The score combines correctness and cost efficiency:

if correctness < hard_min_correctness:
    score = -1.0  # Rejected
else:
    cost_score = 1.0 / (1.0 + np.log1p(cost * 1e6))
    score = 2 * correctness * cost_score / (correctness + cost_score + 1e-9)

Interpretation:

  • High score means high correctness and low cost.

  • -1.0 means correctness is below the minimum threshold.

Usage and Configuration

Using It in a Flow

This capability is used as a recipe in your Flow.

  1. Add the recipe to your Flow and connect the required inputs (Input Folder and Evaluation Dataset).

  2. Configure recipe settings:

    • Select evaluation dataset columns (user query and ground truth).

    • Choose embedding and completion models.

    • Review or customize optimization parameters.

    • Set execution parameters such as number of trials and parallelism.

    ../../_images/rag_llm_opti_params.png
  3. Run the recipe to start optimization.

    During execution, temporary recipes, Knowledge Banks, and RA-LLMs may appear in the Flow for each trial. These temporary objects are cleaned up automatically at the end of the process.

  4. Review outputs.

    The recipe produces detailed optimization datasets, including per-trial results and question-answer level evaluation details. It also creates an optimized embedding recipe, its associated Knowledge Bank, and an optimized RA-LLM.

    ../../_images/optimized_embed_and_rag_llm_flow.png

Requirements

  • The input folder contains supported document formats.

  • The evaluation dataset contains at least query and ground-truth columns.

  • Valid LLM connections are configured for both embedding and completion models.

  • A dedicated work zone is configured (or defaulted) for temporary optimization objects.

Best Practices

  1. Use a representative but reasonably small evaluation dataset for faster iterations.

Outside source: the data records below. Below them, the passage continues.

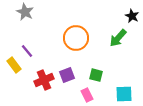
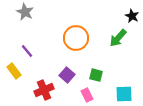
yellow rectangle: moved 6 px down
purple square: rotated 28 degrees counterclockwise
red cross: moved 10 px down
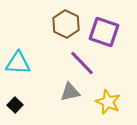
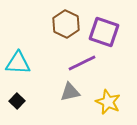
purple line: rotated 72 degrees counterclockwise
black square: moved 2 px right, 4 px up
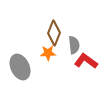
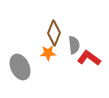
red L-shape: moved 3 px right, 3 px up
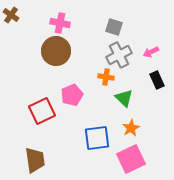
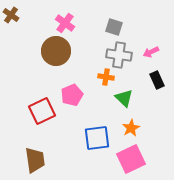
pink cross: moved 5 px right; rotated 24 degrees clockwise
gray cross: rotated 35 degrees clockwise
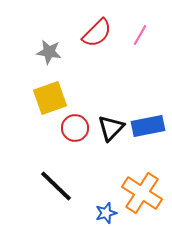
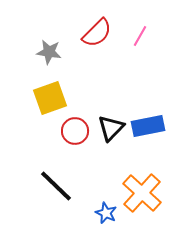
pink line: moved 1 px down
red circle: moved 3 px down
orange cross: rotated 9 degrees clockwise
blue star: rotated 30 degrees counterclockwise
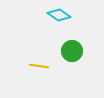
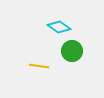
cyan diamond: moved 12 px down
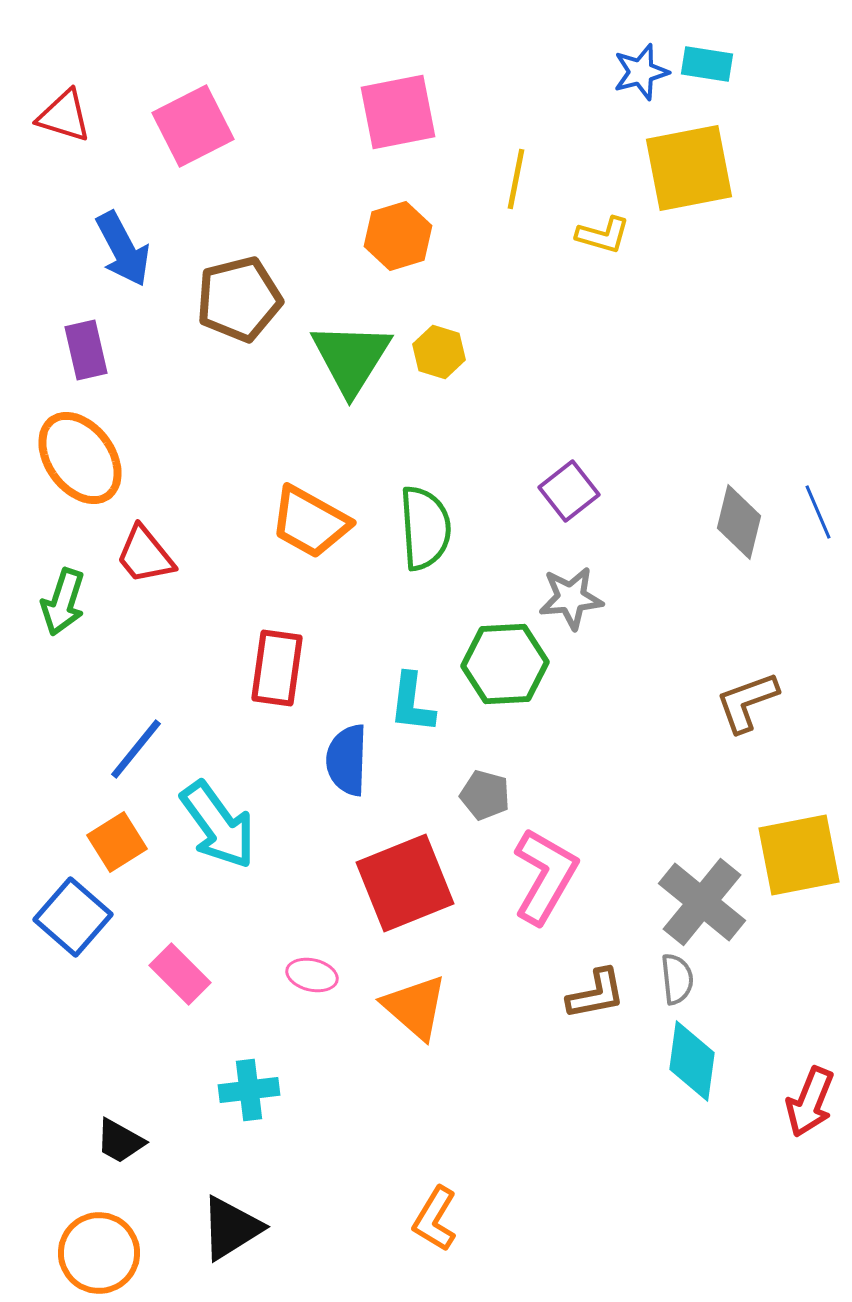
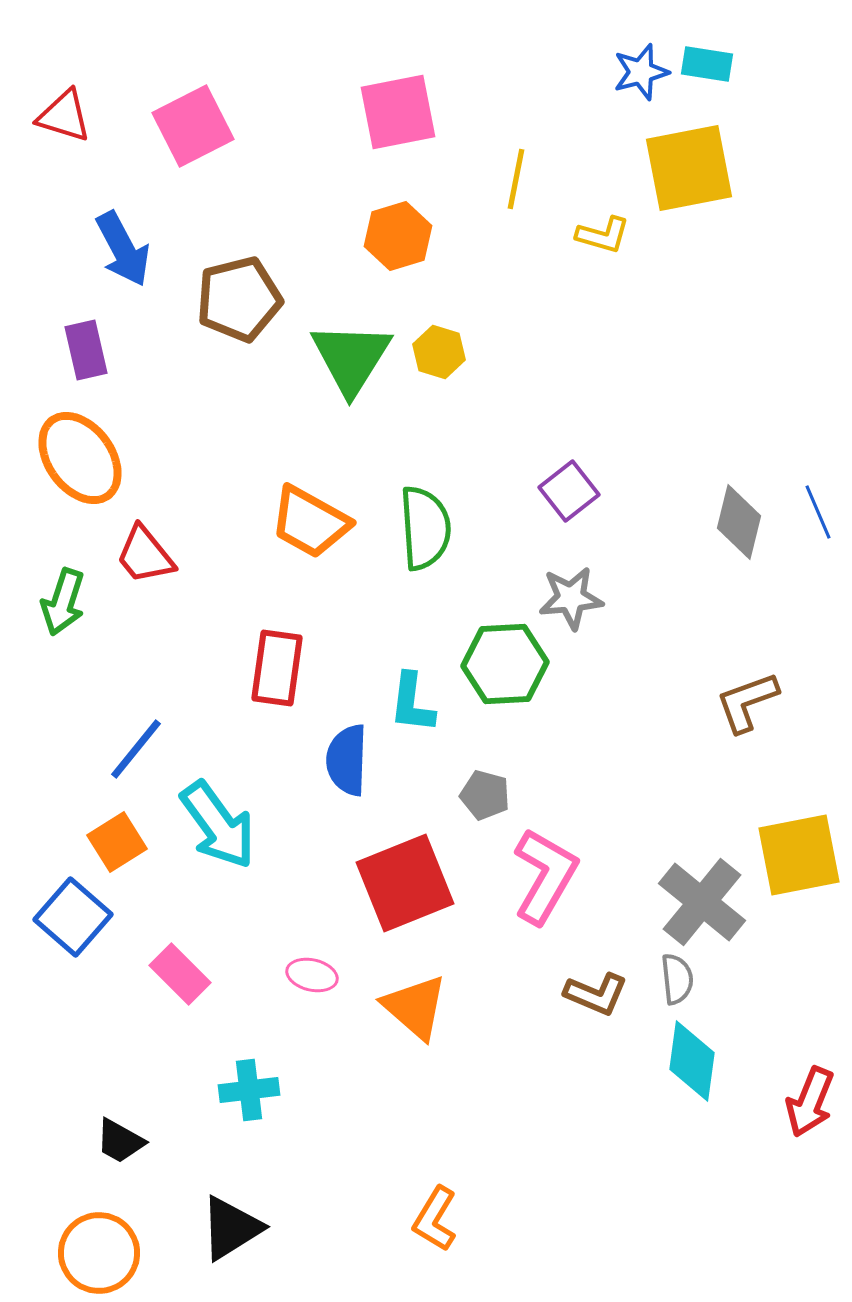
brown L-shape at (596, 994): rotated 34 degrees clockwise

  2. Start with a low number of trials (for example n_trials=5 to 10), then increase progressively.

  3. Use n_jobs=1 by default to reduce resource conflicts.

  4. Limit the number of optimized parameters to keep the search space manageable.

  5. Prefer discrete candidate value lists instead of continuous ranges.

  6. Keep default parameters unless you have a specific reason to change them.

Limitations

  • Optimization runs sequentially (embedding first, then RA-LLM).

  • Automatic cleanup may fail if execution is interrupted abruptly.

  • Correctness is evaluated through an LLM judge, which can introduce variability.